Classic short stories by a beloved virtuoso of language, craft, and madness from the American South
In the eight stories collected in Captain Maximus, Barry Hannah explores the lives of everymen and eccentrics alike in a showcase of his acerbic wit, dark humor, and stylistic flare. Hannah's unorthodox prose, characterized by unusual wordplay mixed with hints of Faulkner and Hemingway, captured the post-1970s malaise of American life, endeared him to literary circles, and left a lasting influence on the craft of countless authors. Featuring some of Hannah's finest work, from the fever dream "Ride, Fly, Penetrate, Loiter" to his film treatment for Robert Altman "Power and Light," Captain Maximus is the perfect introduction to Barry Hannah.
"His writing was anarchic and wonderfully funny. He sounded like what you'd get if you stirred three heaping teaspoons of Thomas Pynchon and Terry Southern into a jar of Eudora Welty."-Dwight Garner, The New York Times
Autorentext
Barry Hannah (1942-2010) was the author of twelve books, and the recipient of the Robert Penn Warren Achievement Award, the PEN/Malamud Award, a Guggenheim Fellowship, as well as an Academy Award in Literature from the American Academy of Arts & Letters. A longtime writing instructor who taught at the Iowa Writers' Workshop and Sewanee, he was the director of the MFA program at the University of Mississippi where his students included Larry Brown and Donna Tartt.
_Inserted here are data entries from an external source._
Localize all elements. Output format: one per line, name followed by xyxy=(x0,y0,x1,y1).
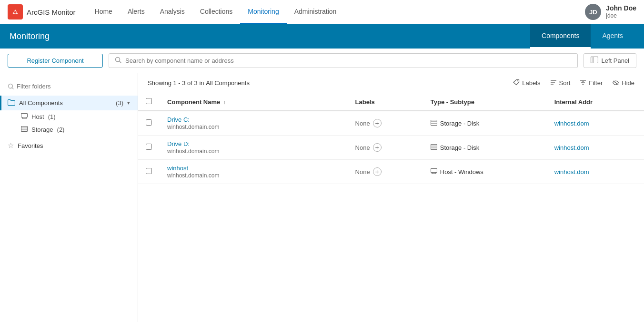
secondary-header: Monitoring Components Agents xyxy=(0,24,644,49)
svg-point-1 xyxy=(14,11,17,14)
component-address: winhost.domain.com xyxy=(167,172,304,179)
hide-action[interactable]: Hide xyxy=(612,79,634,87)
filter-icon xyxy=(8,83,14,89)
results-toolbar: Showing 1 - 3 of 3 in All Components Lab… xyxy=(138,73,644,93)
star-icon: ☆ xyxy=(8,141,14,150)
th-checkbox xyxy=(138,93,160,111)
th-type-subtype: Type - Subtype xyxy=(423,93,547,111)
add-label-button[interactable]: + xyxy=(373,143,382,152)
nav-home[interactable]: Home xyxy=(87,0,120,24)
user-menu[interactable]: JD John Doe jdoe xyxy=(585,4,636,20)
favorite-star-icon[interactable]: ☆ xyxy=(320,167,328,176)
top-navigation: ArcGIS Monitor Home Alerts Analysis Coll… xyxy=(0,0,644,24)
favorite-star-icon[interactable]: ☆ xyxy=(320,143,328,152)
row-checkbox-cell xyxy=(138,160,160,184)
labels-icon xyxy=(513,79,520,87)
left-panel-button[interactable]: Left Panel xyxy=(584,53,636,68)
select-all-checkbox[interactable] xyxy=(146,98,152,104)
row-checkbox[interactable] xyxy=(146,119,152,126)
status-icon: ? xyxy=(308,142,317,153)
components-table: Component Name ↑ Labels Type - Subtype I… xyxy=(138,93,644,184)
internal-address-link[interactable]: winhost.dom xyxy=(554,120,589,127)
internal-address-link[interactable]: winhost.dom xyxy=(554,144,589,151)
svg-point-34 xyxy=(309,167,316,175)
component-name-link[interactable]: Drive C: xyxy=(167,116,190,123)
labels-label: Labels xyxy=(522,79,540,87)
type-label: Storage - Disk xyxy=(440,120,479,127)
nav-monitoring[interactable]: Monitoring xyxy=(240,0,286,24)
header-tabs: Components Agents xyxy=(530,24,634,49)
svg-line-3 xyxy=(120,61,121,63)
internal-address-link[interactable]: winhost.dom xyxy=(554,168,589,176)
add-label-button[interactable]: + xyxy=(373,167,382,176)
app-logo[interactable]: ArcGIS Monitor xyxy=(8,4,76,20)
th-component-name[interactable]: Component Name ↑ xyxy=(160,93,348,111)
main-layout: All Components (3) ▾ Host (1) xyxy=(0,73,644,322)
status-icon xyxy=(308,166,317,177)
sort-asc-icon: ↑ xyxy=(223,100,226,105)
type-subtype-cell: Storage - Disk xyxy=(423,136,547,160)
nav-administration[interactable]: Administration xyxy=(287,0,344,24)
favorite-star-icon[interactable]: ☆ xyxy=(320,118,328,128)
filter-action-icon xyxy=(580,79,586,87)
search-input[interactable] xyxy=(125,57,572,64)
content-area: Showing 1 - 3 of 3 in All Components Lab… xyxy=(138,73,644,322)
component-address: winhost.domain.com xyxy=(167,124,304,130)
add-label-button[interactable]: + xyxy=(373,119,382,127)
labels-cell: None + xyxy=(348,160,423,184)
register-component-button[interactable]: Register Component xyxy=(8,54,103,68)
tab-agents[interactable]: Agents xyxy=(591,24,634,49)
svg-text:?: ? xyxy=(311,144,314,150)
svg-rect-31 xyxy=(431,145,437,150)
sidebar-item-storage[interactable]: Storage (2) xyxy=(0,123,138,136)
svg-rect-35 xyxy=(431,169,437,173)
svg-rect-4 xyxy=(591,57,598,63)
sort-icon xyxy=(550,79,557,87)
user-name: John Doe xyxy=(606,4,636,12)
svg-text:?: ? xyxy=(311,120,314,126)
hide-icon xyxy=(612,79,619,87)
filter-folders-input[interactable] xyxy=(17,83,130,90)
nav-alerts[interactable]: Alerts xyxy=(120,0,152,24)
nav-analysis[interactable]: Analysis xyxy=(152,0,192,24)
sort-action[interactable]: Sort xyxy=(550,79,571,87)
sidebar: All Components (3) ▾ Host (1) xyxy=(0,73,138,322)
label-none: None xyxy=(355,168,370,176)
left-panel-icon xyxy=(591,57,598,65)
hide-label: Hide xyxy=(622,79,634,87)
svg-line-7 xyxy=(12,88,13,89)
tab-components[interactable]: Components xyxy=(530,24,591,49)
type-icon xyxy=(431,119,437,127)
search-icon xyxy=(115,57,121,65)
th-labels: Labels xyxy=(348,93,423,111)
host-icon xyxy=(21,113,28,120)
sidebar-item-host[interactable]: Host (1) xyxy=(0,110,138,123)
toolbar-actions: Labels Sort xyxy=(513,79,634,87)
table-row: winhost winhost.domain.com ☆ ••• None + … xyxy=(138,160,644,184)
filter-folders-container xyxy=(0,81,138,96)
type-icon xyxy=(431,168,437,176)
component-name-cell: Drive C: winhost.domain.com ? ☆ ••• xyxy=(160,111,348,136)
labels-action[interactable]: Labels xyxy=(513,79,540,87)
sidebar-item-all-components[interactable]: All Components (3) ▾ xyxy=(0,96,138,110)
filter-action[interactable]: Filter xyxy=(580,79,603,87)
address-cell: winhost.dom xyxy=(547,111,644,136)
sidebar-item-favorites[interactable]: ☆ Favorites xyxy=(0,138,138,153)
app-name: ArcGIS Monitor xyxy=(27,8,76,16)
sort-label: Sort xyxy=(559,79,571,87)
svg-rect-26 xyxy=(431,120,437,126)
main-toolbar: Register Component Left Panel xyxy=(0,49,644,73)
component-name-link[interactable]: Drive D: xyxy=(167,140,190,147)
row-checkbox[interactable] xyxy=(146,144,152,150)
more-options-icon[interactable]: ••• xyxy=(331,167,340,176)
more-options-icon[interactable]: ••• xyxy=(331,143,340,152)
component-name-link[interactable]: winhost xyxy=(167,165,188,172)
svg-rect-8 xyxy=(21,114,28,117)
all-components-count: (3) xyxy=(116,99,123,107)
nav-collections[interactable]: Collections xyxy=(192,0,240,24)
more-options-icon[interactable]: ••• xyxy=(331,118,340,128)
type-subtype-cell: Storage - Disk xyxy=(423,111,547,136)
avatar: JD xyxy=(585,4,601,20)
th-address: Internal Addr xyxy=(547,93,644,111)
row-checkbox[interactable] xyxy=(146,168,152,174)
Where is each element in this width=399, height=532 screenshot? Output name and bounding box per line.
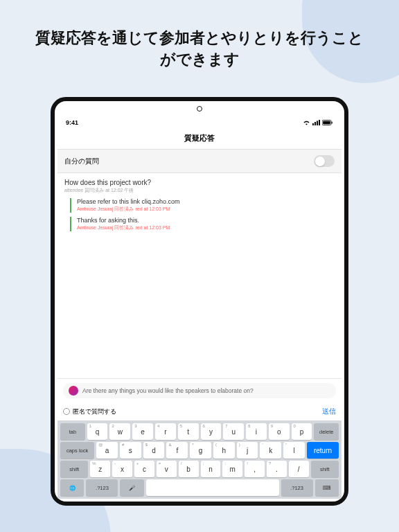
key-s[interactable]: #s <box>120 442 141 459</box>
send-row: 匿名で質問する 送信 <box>57 402 342 420</box>
send-button[interactable]: 送信 <box>322 407 336 416</box>
tablet-frame: 9:41 質疑応答 自分の質問 How does this project wo… <box>51 97 348 506</box>
key-num-left[interactable]: .?123 <box>86 479 118 496</box>
answer-meta: Ambrose Jesuraj 回答済み red at 12:03 PM <box>77 206 335 213</box>
key-v[interactable]: =v <box>157 461 177 477</box>
avatar <box>69 386 78 396</box>
page-title: 質疑応答 <box>57 129 342 150</box>
answer-meta: Ambrose Jesuraj 回答済み red at 12:03 PM <box>77 224 335 231</box>
key-tab[interactable]: tab <box>60 423 85 440</box>
key-delete[interactable]: delete <box>314 423 339 440</box>
input-placeholder: Are there any things you would like the … <box>82 387 330 394</box>
key-t[interactable]: 5t <box>178 423 199 440</box>
anonymous-option[interactable]: 匿名で質問する <box>63 407 116 416</box>
key-o[interactable]: 9o <box>269 423 290 440</box>
key-m[interactable]: :m <box>222 461 242 477</box>
answer-text: Please refer to this link cliq.zoho.com <box>77 198 335 205</box>
key-a[interactable]: @a <box>96 442 118 459</box>
key-l[interactable]: "l <box>283 442 305 459</box>
key-z[interactable]: %z <box>90 461 110 477</box>
svg-rect-5 <box>323 121 330 125</box>
key-n[interactable]: ;n <box>201 461 221 477</box>
key-p[interactable]: 0p <box>292 423 312 440</box>
answer-item: Please refer to this link cliq.zoho.com … <box>70 198 335 213</box>
key-g[interactable]: *g <box>190 442 211 459</box>
key-u[interactable]: 7u <box>223 423 244 440</box>
key-e[interactable]: 3e <box>132 423 153 440</box>
key-w[interactable]: 2w <box>109 423 130 440</box>
wifi-icon <box>303 120 310 125</box>
key-b[interactable]: /b <box>179 461 199 477</box>
status-time: 9:41 <box>66 119 78 126</box>
key-j[interactable]: )j <box>237 442 258 459</box>
camera-icon <box>197 106 202 112</box>
key-k[interactable]: 'k <box>260 442 281 459</box>
key-x[interactable]: -x <box>112 461 132 477</box>
my-questions-row: 自分の質問 <box>57 150 342 173</box>
key-d[interactable]: $d <box>143 442 165 459</box>
svg-rect-0 <box>312 123 314 125</box>
key-y[interactable]: 6y <box>201 423 222 440</box>
question-text: How does this project work? <box>64 179 335 186</box>
question-item: How does this project work? attendee 質問済… <box>64 179 335 231</box>
signal-icon <box>312 120 320 125</box>
key-dismiss[interactable]: ⌨ <box>315 479 339 496</box>
svg-rect-3 <box>319 120 320 125</box>
key-h[interactable]: (h <box>213 442 235 459</box>
key-mic[interactable]: 🎤 <box>120 479 143 496</box>
key-capslock[interactable]: caps lock <box>60 442 94 459</box>
input-area: Are there any things you would like the … <box>57 378 342 402</box>
key-q[interactable]: 1q <box>87 423 108 440</box>
keyboard: tab 1q 2w 3e 4r 5t 6y 7u 8i 9o 0p delete… <box>57 420 342 499</box>
svg-rect-6 <box>332 122 332 124</box>
battery-icon <box>322 120 333 125</box>
key-r[interactable]: 4r <box>155 423 176 440</box>
key-shift-right[interactable]: shift <box>311 461 339 477</box>
my-questions-label: 自分の質問 <box>64 157 99 166</box>
answer-text: Thanks for asking this. <box>77 217 335 224</box>
key-num-right[interactable]: .?123 <box>281 479 313 496</box>
svg-rect-2 <box>317 121 318 126</box>
my-questions-toggle[interactable] <box>314 155 335 167</box>
headline: 質疑応答を通じて参加者とやりとりを行うことができます <box>0 28 399 71</box>
key-space[interactable] <box>146 479 279 496</box>
key-f[interactable]: &f <box>166 442 188 459</box>
key-globe[interactable]: 🌐 <box>60 479 84 496</box>
svg-rect-1 <box>314 122 316 125</box>
key-period[interactable]: ?. <box>267 461 287 477</box>
key-i[interactable]: 8i <box>246 423 267 440</box>
answer-item: Thanks for asking this. Ambrose Jesuraj … <box>70 217 335 231</box>
key-slash[interactable]: / <box>289 461 309 477</box>
question-input[interactable]: Are there any things you would like the … <box>63 383 336 398</box>
question-meta: attendee 質問済み at 12:02 午後 <box>64 187 335 194</box>
key-return[interactable]: return <box>307 442 339 459</box>
anonymous-label: 匿名で質問する <box>73 407 116 416</box>
key-comma[interactable]: !, <box>245 461 265 477</box>
key-c[interactable]: +c <box>134 461 154 477</box>
key-shift-left[interactable]: shift <box>60 461 88 477</box>
status-bar: 9:41 <box>57 116 342 129</box>
qa-content: How does this project work? attendee 質問済… <box>57 173 342 378</box>
radio-icon <box>63 408 70 415</box>
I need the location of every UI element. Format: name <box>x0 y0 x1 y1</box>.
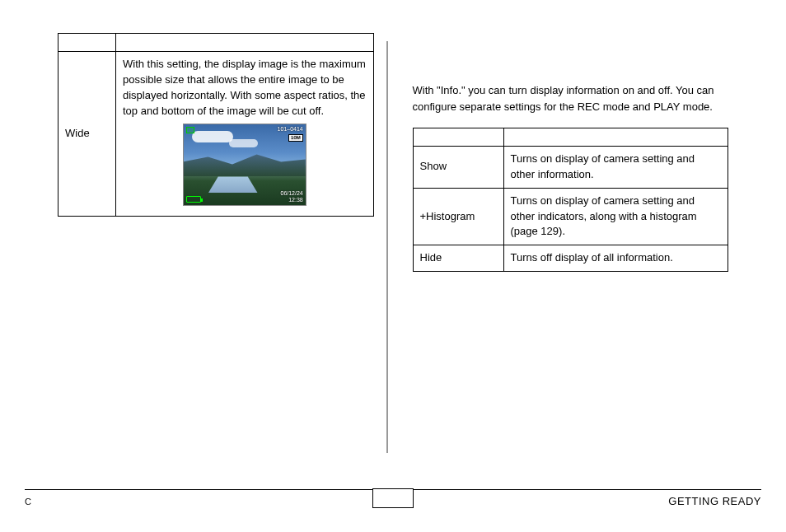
table-header-row <box>413 128 728 147</box>
water-graphic <box>208 176 258 193</box>
camera-display-thumbnail: 101–0414 10M 06/12/24 12:38 <box>183 124 306 206</box>
option-label: Show <box>413 147 503 189</box>
table-row: Hide Turns off display of all informatio… <box>413 245 728 272</box>
cloud-graphic <box>192 131 233 142</box>
header-cell <box>116 34 374 52</box>
table-header-row <box>58 34 374 52</box>
header-cell <box>58 34 116 52</box>
page-number-box <box>372 488 414 508</box>
option-desc: Turns off display of all information. <box>503 245 728 272</box>
thumbnail-bottom-overlay: 06/12/24 12:38 <box>281 190 303 204</box>
header-cell <box>503 128 728 147</box>
right-column: With "Info." you can turn display inform… <box>388 33 762 461</box>
option-desc: Turns on display of camera setting and o… <box>503 188 728 245</box>
option-label: Hide <box>413 245 503 272</box>
size-badge: 10M <box>288 134 303 142</box>
setting-desc-cell: With this setting, the display image is … <box>116 52 374 217</box>
thumbnail-time: 12:38 <box>288 197 303 203</box>
cloud-graphic <box>229 139 258 147</box>
page-footer: C GETTING READY <box>25 489 761 507</box>
thumbnail-date: 06/12/24 <box>281 190 303 196</box>
thumbnail-top-overlay: 101–0414 10M <box>278 126 303 142</box>
wide-setting-table: Wide With this setting, the display imag… <box>58 33 374 217</box>
section-title: GETTING READY <box>668 495 761 507</box>
file-number: 101–0414 <box>278 126 303 132</box>
table-row: +Histogram Turns on display of camera se… <box>413 188 728 245</box>
info-settings-table: Show Turns on display of camera setting … <box>413 128 729 272</box>
header-cell <box>413 128 503 147</box>
info-intro-text: With "Info." you can turn display inform… <box>413 82 729 114</box>
footer-left: C <box>25 497 31 506</box>
page-content: Wide With this setting, the display imag… <box>0 0 786 461</box>
setting-label-cell: Wide <box>58 52 116 217</box>
left-column: Wide With this setting, the display imag… <box>25 33 386 461</box>
mountain-graphic <box>184 152 306 176</box>
table-row: Show Turns on display of camera setting … <box>413 147 728 189</box>
setting-description: With this setting, the display image is … <box>123 57 367 119</box>
option-label: +Histogram <box>413 188 503 245</box>
option-desc: Turns on display of camera setting and o… <box>503 147 728 189</box>
play-icon <box>186 127 194 133</box>
battery-icon <box>186 196 201 203</box>
thumbnail-container: 101–0414 10M 06/12/24 12:38 <box>123 124 367 211</box>
table-row: Wide With this setting, the display imag… <box>58 52 374 217</box>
Sam Lipsyte (foreword) is the author of the story collections Venus Drive and The Fun Parts and the novels: No One Left to Come Looking for You, Hark, The Ask (a New York Times Notable Book), The Subject Steve, and Home Land, which was a New York Times Notable Book and received the Believer Book Award. His fiction has appeared in The New Yorker, The Paris Review, and Best American Short Stories. The recipient of a Guggenheim fellowship, he teaches at Columbia University.